Ich denke, Jorma Panula steht in der direkten Linie der finnischen  Musikgeschichte, die mit Jean Sibelius begonnen hatte und danach von Robert Kajanus weitergeführt wurde. Kajanus war der Gründer des ersten finnischen Symphonieorchesters, dem späteren Helsinki Philharmonic Orchestra. Wie Sibelius war er ein Künstler, der sowohl Dirigent, wie auch Komponist und Pädagoge war. Die Sibelius-Akademie in Helsinki war dann auch das eigentliche Zentrum für Musik in Finnland. Jorma Panula machte eigentlich die Vielseitigkeit der Dirigenten zu einem Prinzip. Alle Dirigenten sollten mehrere Instrumente spielen und ebenfalls Orchestererfahrung als Musiker sammeln.

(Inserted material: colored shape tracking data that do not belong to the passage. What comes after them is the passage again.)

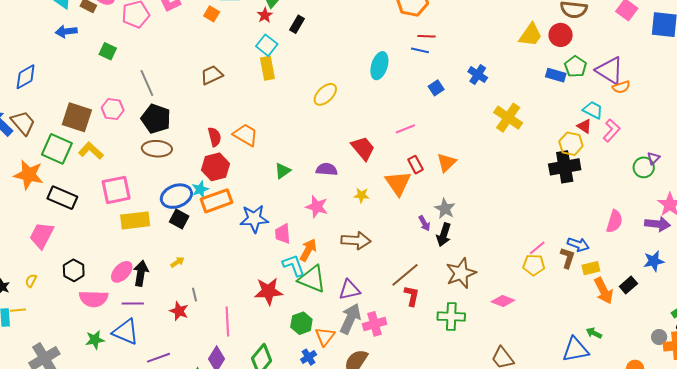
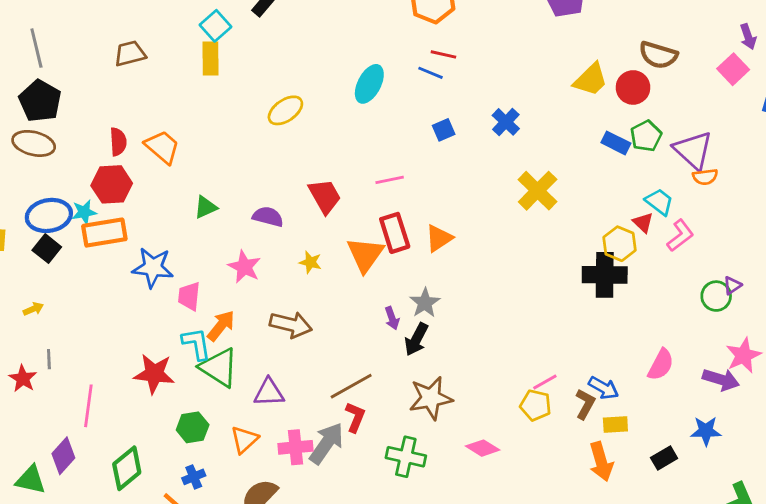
red rectangle: (416, 165) -> (395, 233), size x1.5
orange arrow: (604, 291) -> (601, 462), moved
gray arrow: (350, 319) -> (327, 443), moved
orange triangle: (325, 337) -> (244, 440), moved

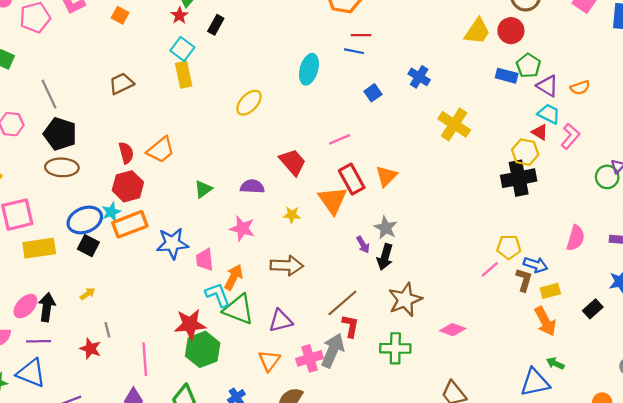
orange trapezoid: (162, 147) -> (161, 150), turned 112
purple triangle: (693, 150) -> (547, 86), moved, size x0.7
yellow pentagon: (536, 405) -> (509, 247), moved
green hexagon: (193, 427) -> (203, 349), moved, size x1.4

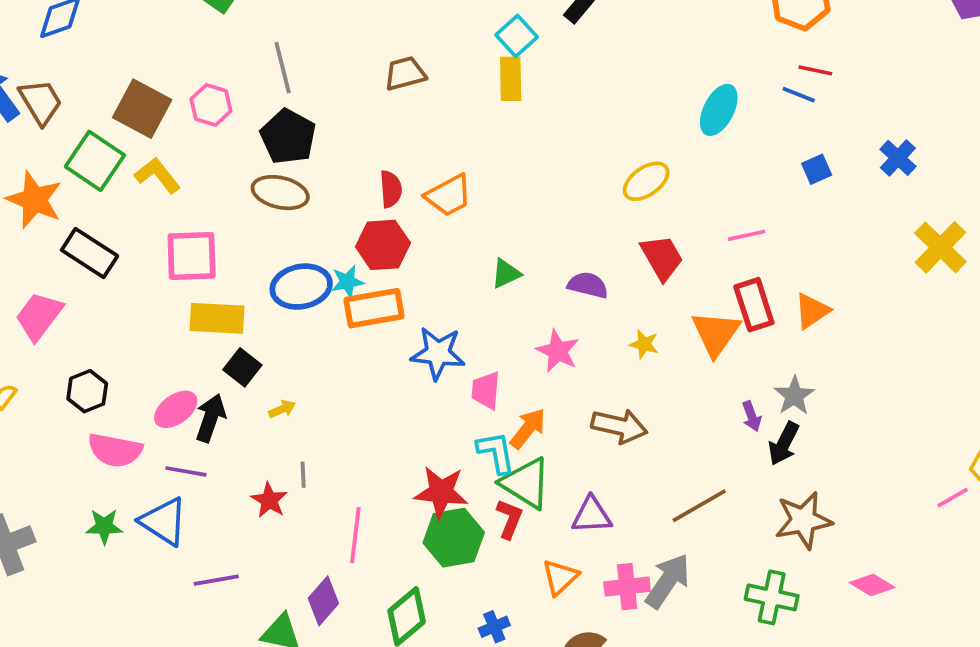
yellow ellipse: (249, 103) -> (646, 181), moved
black square: (88, 246) -> (242, 367), moved
red L-shape: (350, 326) -> (509, 519), moved

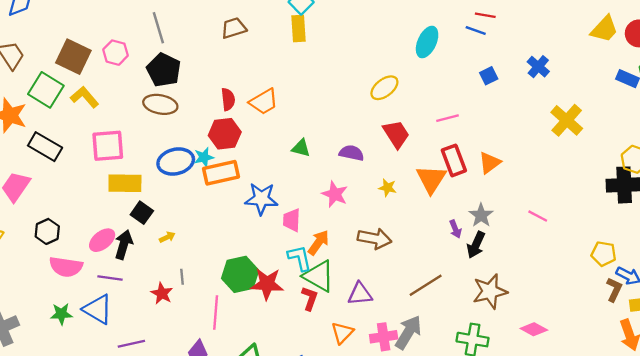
green triangle: (506, 274) -> (301, 148), turned 42
pink line: (953, 498) -> (538, 216), moved, turned 60
green hexagon: (454, 538) -> (240, 274), moved

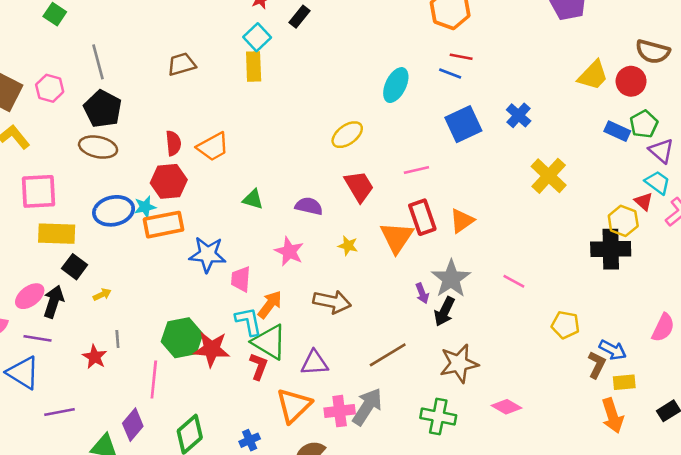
blue square: (489, 76) -> (463, 124), size x1.8
gray star: (481, 215) -> (451, 279), size x1.4
yellow pentagon: (604, 254) -> (565, 325), moved
orange triangle: (342, 333) -> (294, 405), size x1.4

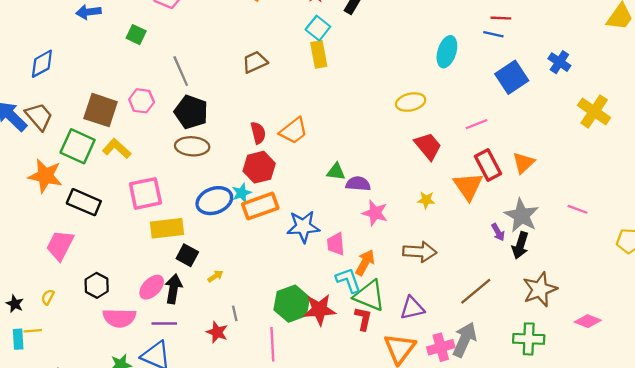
yellow ellipse: (347, 135) -> (411, 102), turned 32
purple semicircle: (309, 206) -> (358, 184), moved

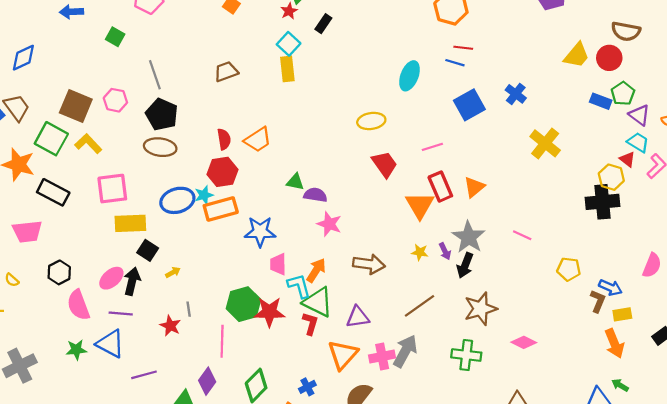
yellow star: (426, 200) -> (420, 252), moved
pink trapezoid: (336, 244) -> (278, 264), moved
pink trapezoid: (60, 245) -> (27, 232), turned -128
yellow semicircle: (48, 297) -> (12, 280), turned -80
pink semicircle: (119, 318) -> (78, 305), turned 64

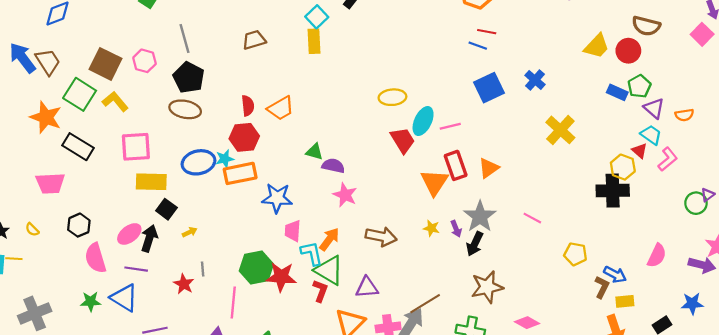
cyan ellipse: (409, 76) -> (423, 121), moved
brown line: (419, 306) -> (425, 304), moved

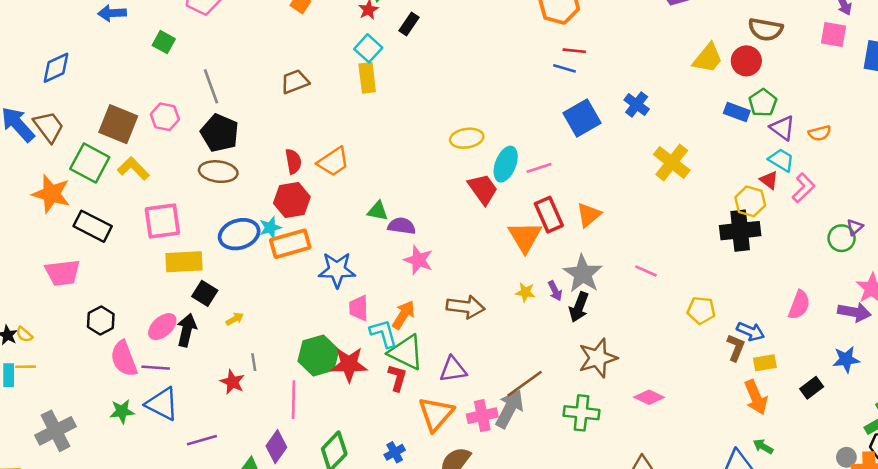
pink square: (702, 34) -> (834, 34), turned -30
yellow semicircle: (32, 230) -> (24, 334), moved
purple line: (136, 269) -> (156, 368), moved

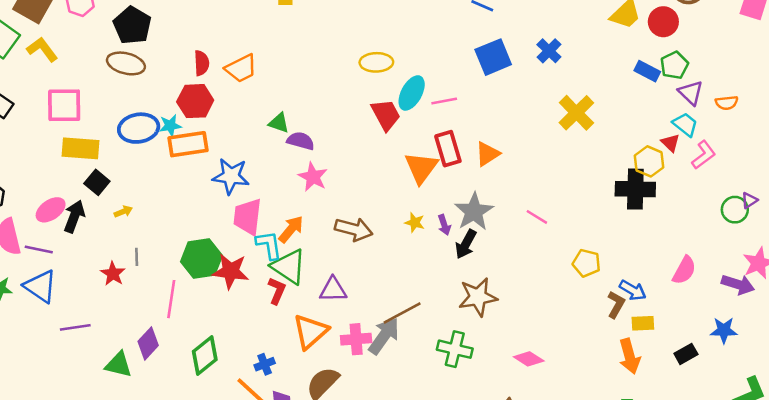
pink trapezoid: (359, 308) -> (248, 217), size x1.4
pink diamond: (649, 397) -> (529, 359), moved

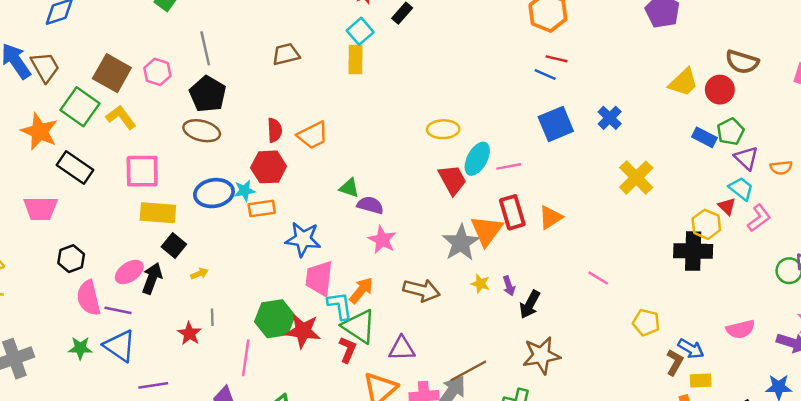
orange rectangle: (188, 144) -> (262, 208), size x0.7
gray star: (474, 212) -> (461, 243), moved
pink semicircle: (684, 270) -> (740, 329), turned 48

Dieses Prinzip unterscheidet sich demnach stark von der westeuropäischen Richtung, wo man als Dirigent als Korrepetitor in der Oper beginnt und sich dann langsam dort hocharbeitet. Ich habe z.B. Geige, Horn und Pauke gespielt, bin sogar als Solist aufgetreten und habe ein sehr ernsthaftes Studium in Violine bei dem berühmten Zakhar Bron in Deutschland absolviert. Doch zurück zu Panula. Irgendwann im Studium lud er Jungstudenten ein, sich als Dirigent auszuprobieren. Meistens waren das ungefähr 20 Kandidaten, von denen er 3 zurückbehielt. Ich gehörte glücklicherweise zu diesen Auserwählten, genauso wie Mikko Franck und ein anderer Kollege, der dann aber Augenarzt geworden ist, hin und wieder aber trotzdem noch dirigiert. Panula hatte ein sehr gutes Auge, ein sehr gutes Feeling und er vertrat auch die Ansicht, dass jeder Musiker mindestens einmal vor dem Orchester gestanden haben soll, so wie jeder Dirigent auch im Orchester als Musiker mitgespielt haben soll.

Ist das denn möglich?
In Finnland ja. Wir sind ein kleines Land mit rund 5 Millionen Einwohnern und ungefähr 35 Profiensembles, von Symphonieorchestern bis kleineren Staatsorchestern und kleinen Kammerorchestern mit einem eher niedrigen Budget. In Finnland ist man gut untereinander vernetzt, so dass man als Dirigent, wenn man talentiert ist, schnell und früh eine Chance bekommen kann. Das hat sehr viel mit der finnischen Mentalität zu tun, glaube ich. Man hat klare Ziele und ist in der Kommunikation sehr klar.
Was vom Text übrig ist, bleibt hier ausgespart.